Tensor2tensor: How to get real bleu score? [approx_bleu_score]

Created on 14 Feb 2018 · 3Comments · Source: tensorflow/tensor2tensor

I see that only the approx_bleu_score is sent to the tensorboard. How can evaluate the real bleu?
What's the difference between approx_bleu_score to real bleu?

question

Source

ndvbd

Most helpful comment

How can evaluate the real bleu?

use t2t-bleu

What's the difference between approx_bleu_score to real bleu?

The main difference is that approx_bleu is computed on the internal subwords instead of words, thus it is not replicable (not comparable with other models) and not suitable for reporting in publications.
Another problem is the autoregressive evaluation using gold previous tokens, which is a kind of cheating.
See #407, #522 and #436 for more details.

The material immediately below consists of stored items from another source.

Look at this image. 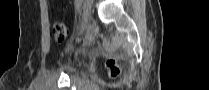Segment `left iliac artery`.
I'll return each instance as SVG.
<instances>
[{"mask_svg": "<svg viewBox=\"0 0 209 90\" xmlns=\"http://www.w3.org/2000/svg\"><path fill=\"white\" fill-rule=\"evenodd\" d=\"M77 13H80L81 5H83V0H76L75 1Z\"/></svg>", "mask_w": 209, "mask_h": 90, "instance_id": "left-iliac-artery-1", "label": "left iliac artery"}]
</instances>
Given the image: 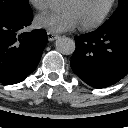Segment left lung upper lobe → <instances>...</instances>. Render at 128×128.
I'll return each mask as SVG.
<instances>
[{"label":"left lung upper lobe","instance_id":"left-lung-upper-lobe-1","mask_svg":"<svg viewBox=\"0 0 128 128\" xmlns=\"http://www.w3.org/2000/svg\"><path fill=\"white\" fill-rule=\"evenodd\" d=\"M128 19V0H119V6L112 16L99 28Z\"/></svg>","mask_w":128,"mask_h":128}]
</instances>
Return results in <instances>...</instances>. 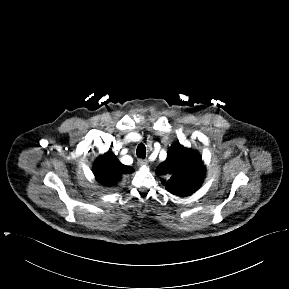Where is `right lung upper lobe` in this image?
<instances>
[{"mask_svg": "<svg viewBox=\"0 0 289 289\" xmlns=\"http://www.w3.org/2000/svg\"><path fill=\"white\" fill-rule=\"evenodd\" d=\"M134 170L120 163L112 152L101 155L95 162L93 172L96 179L103 184H115L122 175L132 173Z\"/></svg>", "mask_w": 289, "mask_h": 289, "instance_id": "1", "label": "right lung upper lobe"}]
</instances>
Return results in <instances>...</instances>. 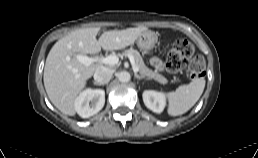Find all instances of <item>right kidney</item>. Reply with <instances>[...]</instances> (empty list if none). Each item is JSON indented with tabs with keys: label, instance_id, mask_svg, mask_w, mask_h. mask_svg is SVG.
Returning <instances> with one entry per match:
<instances>
[{
	"label": "right kidney",
	"instance_id": "obj_1",
	"mask_svg": "<svg viewBox=\"0 0 258 158\" xmlns=\"http://www.w3.org/2000/svg\"><path fill=\"white\" fill-rule=\"evenodd\" d=\"M105 104L103 89H86L75 99V111L82 118H89L97 114Z\"/></svg>",
	"mask_w": 258,
	"mask_h": 158
}]
</instances>
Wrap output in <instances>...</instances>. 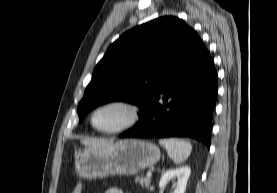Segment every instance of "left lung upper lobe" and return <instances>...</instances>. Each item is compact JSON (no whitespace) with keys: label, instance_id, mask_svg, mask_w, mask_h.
<instances>
[{"label":"left lung upper lobe","instance_id":"left-lung-upper-lobe-1","mask_svg":"<svg viewBox=\"0 0 277 193\" xmlns=\"http://www.w3.org/2000/svg\"><path fill=\"white\" fill-rule=\"evenodd\" d=\"M183 20L166 16L125 32L95 67L78 104L79 122L96 106L115 100L148 110L198 39Z\"/></svg>","mask_w":277,"mask_h":193}]
</instances>
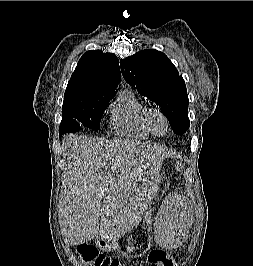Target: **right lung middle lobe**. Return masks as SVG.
<instances>
[{
	"label": "right lung middle lobe",
	"instance_id": "1",
	"mask_svg": "<svg viewBox=\"0 0 253 266\" xmlns=\"http://www.w3.org/2000/svg\"><path fill=\"white\" fill-rule=\"evenodd\" d=\"M113 96H106L86 103H70L62 106V121L59 131L62 134L80 129V124L98 130L104 111Z\"/></svg>",
	"mask_w": 253,
	"mask_h": 266
}]
</instances>
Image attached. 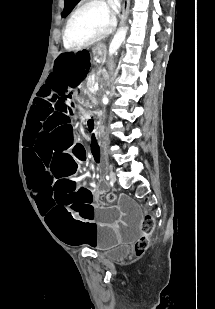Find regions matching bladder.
<instances>
[{
	"label": "bladder",
	"instance_id": "1",
	"mask_svg": "<svg viewBox=\"0 0 215 309\" xmlns=\"http://www.w3.org/2000/svg\"><path fill=\"white\" fill-rule=\"evenodd\" d=\"M127 254H128V249L121 247V248H116V249H113L107 252L106 257L110 260L116 261V260L123 259L124 257L127 256Z\"/></svg>",
	"mask_w": 215,
	"mask_h": 309
}]
</instances>
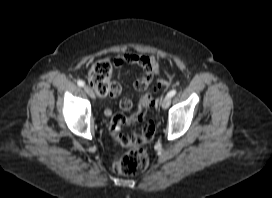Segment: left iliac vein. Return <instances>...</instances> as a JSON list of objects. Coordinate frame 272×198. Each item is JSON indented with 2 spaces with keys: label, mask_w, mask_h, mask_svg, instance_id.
Here are the masks:
<instances>
[{
  "label": "left iliac vein",
  "mask_w": 272,
  "mask_h": 198,
  "mask_svg": "<svg viewBox=\"0 0 272 198\" xmlns=\"http://www.w3.org/2000/svg\"><path fill=\"white\" fill-rule=\"evenodd\" d=\"M170 103H171V97L166 96L161 102V107L163 109H167L170 106Z\"/></svg>",
  "instance_id": "4c4485c4"
}]
</instances>
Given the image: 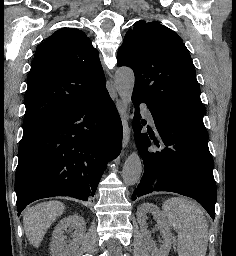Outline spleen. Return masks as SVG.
Wrapping results in <instances>:
<instances>
[{
	"mask_svg": "<svg viewBox=\"0 0 236 256\" xmlns=\"http://www.w3.org/2000/svg\"><path fill=\"white\" fill-rule=\"evenodd\" d=\"M162 208L178 234V256H206L208 224L199 206L185 198H169Z\"/></svg>",
	"mask_w": 236,
	"mask_h": 256,
	"instance_id": "spleen-1",
	"label": "spleen"
}]
</instances>
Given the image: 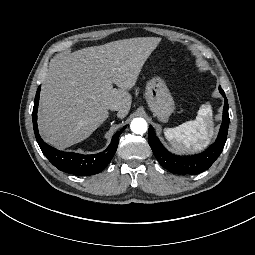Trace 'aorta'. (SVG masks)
Instances as JSON below:
<instances>
[{"label":"aorta","mask_w":255,"mask_h":255,"mask_svg":"<svg viewBox=\"0 0 255 255\" xmlns=\"http://www.w3.org/2000/svg\"><path fill=\"white\" fill-rule=\"evenodd\" d=\"M130 128L135 134H144L147 131V122L143 118H135L132 120Z\"/></svg>","instance_id":"1"}]
</instances>
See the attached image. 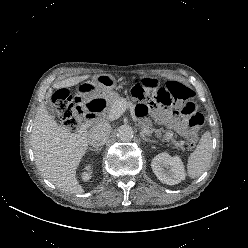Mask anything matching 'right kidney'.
Listing matches in <instances>:
<instances>
[{"instance_id":"ca27d5eb","label":"right kidney","mask_w":248,"mask_h":248,"mask_svg":"<svg viewBox=\"0 0 248 248\" xmlns=\"http://www.w3.org/2000/svg\"><path fill=\"white\" fill-rule=\"evenodd\" d=\"M85 170L86 171L82 173V180L87 181L91 178V166L90 165L86 166Z\"/></svg>"}]
</instances>
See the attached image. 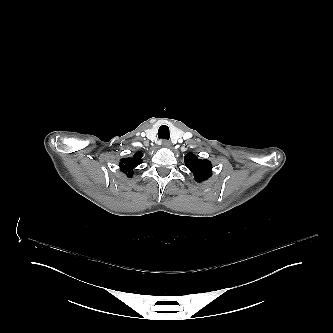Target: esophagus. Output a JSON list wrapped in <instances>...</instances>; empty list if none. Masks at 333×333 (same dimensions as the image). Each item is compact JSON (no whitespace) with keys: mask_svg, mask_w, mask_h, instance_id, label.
Masks as SVG:
<instances>
[{"mask_svg":"<svg viewBox=\"0 0 333 333\" xmlns=\"http://www.w3.org/2000/svg\"><path fill=\"white\" fill-rule=\"evenodd\" d=\"M163 147L170 148L171 147V143L169 141H164L163 142Z\"/></svg>","mask_w":333,"mask_h":333,"instance_id":"34e87169","label":"esophagus"}]
</instances>
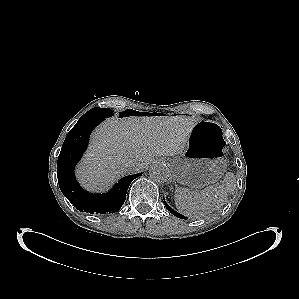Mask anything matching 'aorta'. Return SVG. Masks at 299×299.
I'll use <instances>...</instances> for the list:
<instances>
[{"mask_svg":"<svg viewBox=\"0 0 299 299\" xmlns=\"http://www.w3.org/2000/svg\"><path fill=\"white\" fill-rule=\"evenodd\" d=\"M149 175L156 182H166L170 176V171L167 166L156 164L150 168Z\"/></svg>","mask_w":299,"mask_h":299,"instance_id":"762f6f07","label":"aorta"}]
</instances>
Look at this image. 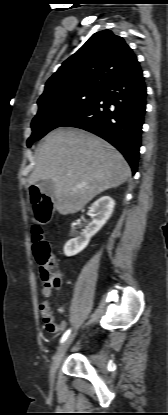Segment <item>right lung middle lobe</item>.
<instances>
[{
    "mask_svg": "<svg viewBox=\"0 0 168 415\" xmlns=\"http://www.w3.org/2000/svg\"><path fill=\"white\" fill-rule=\"evenodd\" d=\"M102 93L103 89H84L38 104V113L32 120V135L27 140V146L31 147L33 142L49 131L61 127L97 101Z\"/></svg>",
    "mask_w": 168,
    "mask_h": 415,
    "instance_id": "1",
    "label": "right lung middle lobe"
}]
</instances>
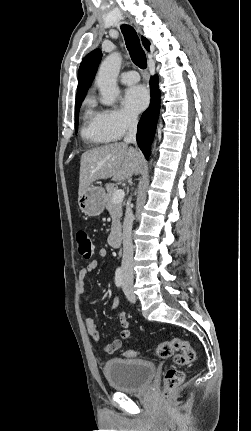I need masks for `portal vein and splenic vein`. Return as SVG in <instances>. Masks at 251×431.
I'll list each match as a JSON object with an SVG mask.
<instances>
[{"instance_id": "1", "label": "portal vein and splenic vein", "mask_w": 251, "mask_h": 431, "mask_svg": "<svg viewBox=\"0 0 251 431\" xmlns=\"http://www.w3.org/2000/svg\"><path fill=\"white\" fill-rule=\"evenodd\" d=\"M125 197V192L122 189L117 190L112 197V201L117 204L121 203Z\"/></svg>"}]
</instances>
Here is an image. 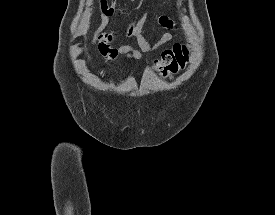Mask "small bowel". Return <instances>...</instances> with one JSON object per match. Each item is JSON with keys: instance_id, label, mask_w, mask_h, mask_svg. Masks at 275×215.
<instances>
[{"instance_id": "c3829d8e", "label": "small bowel", "mask_w": 275, "mask_h": 215, "mask_svg": "<svg viewBox=\"0 0 275 215\" xmlns=\"http://www.w3.org/2000/svg\"><path fill=\"white\" fill-rule=\"evenodd\" d=\"M99 13L101 18V24L95 31L91 43L97 45L100 54L105 60L111 61L118 55H122L129 59L139 60L142 58L143 53H154L164 44L170 43L174 40L175 35L172 33H165L155 44H150L142 35V28L145 23V15H142L139 19L133 21L124 32V37L134 38L137 42L138 48L130 45H122L120 47H112L113 42L116 39V32H104V28L107 25L108 18L114 14V8H111L106 1L100 0ZM159 24L165 28H175L174 23L166 17H160Z\"/></svg>"}]
</instances>
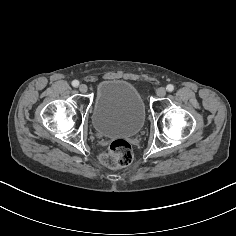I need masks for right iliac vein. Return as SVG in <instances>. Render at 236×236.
I'll list each match as a JSON object with an SVG mask.
<instances>
[{"instance_id": "63e3f726", "label": "right iliac vein", "mask_w": 236, "mask_h": 236, "mask_svg": "<svg viewBox=\"0 0 236 236\" xmlns=\"http://www.w3.org/2000/svg\"><path fill=\"white\" fill-rule=\"evenodd\" d=\"M79 91H80L81 93H86V92L88 91L87 85L81 84V85L79 86Z\"/></svg>"}]
</instances>
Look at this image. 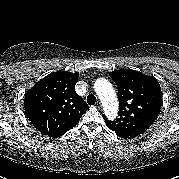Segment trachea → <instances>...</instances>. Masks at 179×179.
Masks as SVG:
<instances>
[{"instance_id": "1", "label": "trachea", "mask_w": 179, "mask_h": 179, "mask_svg": "<svg viewBox=\"0 0 179 179\" xmlns=\"http://www.w3.org/2000/svg\"><path fill=\"white\" fill-rule=\"evenodd\" d=\"M96 102V97L93 94L87 96V103L89 105H94Z\"/></svg>"}]
</instances>
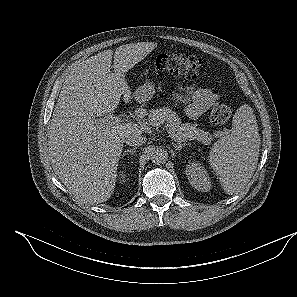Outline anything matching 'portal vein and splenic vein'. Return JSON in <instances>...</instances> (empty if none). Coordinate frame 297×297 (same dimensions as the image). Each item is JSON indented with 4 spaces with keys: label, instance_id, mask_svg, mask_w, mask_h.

martinpopel on 14 Feb 2018

👍4

All 3 comments

How can evaluate the real bleu?

use t2t-bleu

What's the difference between approx_bleu_score to real bleu?

martinpopel on 14 Feb 2018

👍4

@nadavb Are there still questions left? Otherwise I think we could close that issue :)

stefan-it on 25 Apr 2018

👍1

@martinpopel thanks,

But how can we use t2t-bleu on the already existing model-data directory (the one that has all the train files, and one dev file) - so it will use the dev file for evaluation?